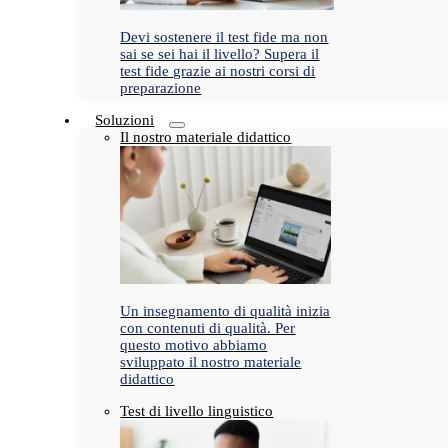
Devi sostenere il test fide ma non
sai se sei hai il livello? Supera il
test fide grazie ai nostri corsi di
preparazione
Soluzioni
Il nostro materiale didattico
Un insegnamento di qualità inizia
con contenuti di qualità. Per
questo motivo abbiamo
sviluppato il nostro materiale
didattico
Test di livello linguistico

━━━━━━━━━━

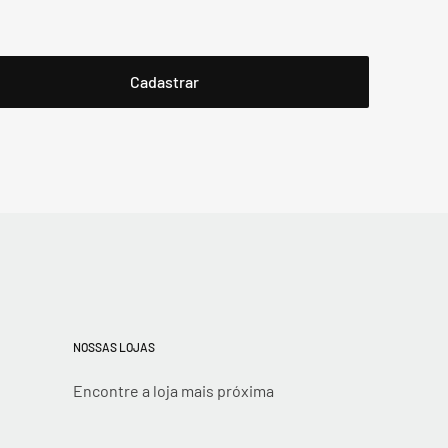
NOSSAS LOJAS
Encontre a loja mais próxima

━━━━━━━━━━

YOUR TASK: Reproduce verbatim the lines above, from the line with "Devi sostenere il test fide ma non" through the line with "Test di livello linguistico".

OUTPUT OF THE TASK:
Devi sostenere il test fide ma non
sai se sei hai il livello? Supera il
test fide grazie ai nostri corsi di
preparazione
Soluzioni
Il nostro materiale didattico
Un insegnamento di qualità inizia
con contenuti di qualità. Per
questo motivo abbiamo
sviluppato il nostro materiale
didattico
Test di livello linguistico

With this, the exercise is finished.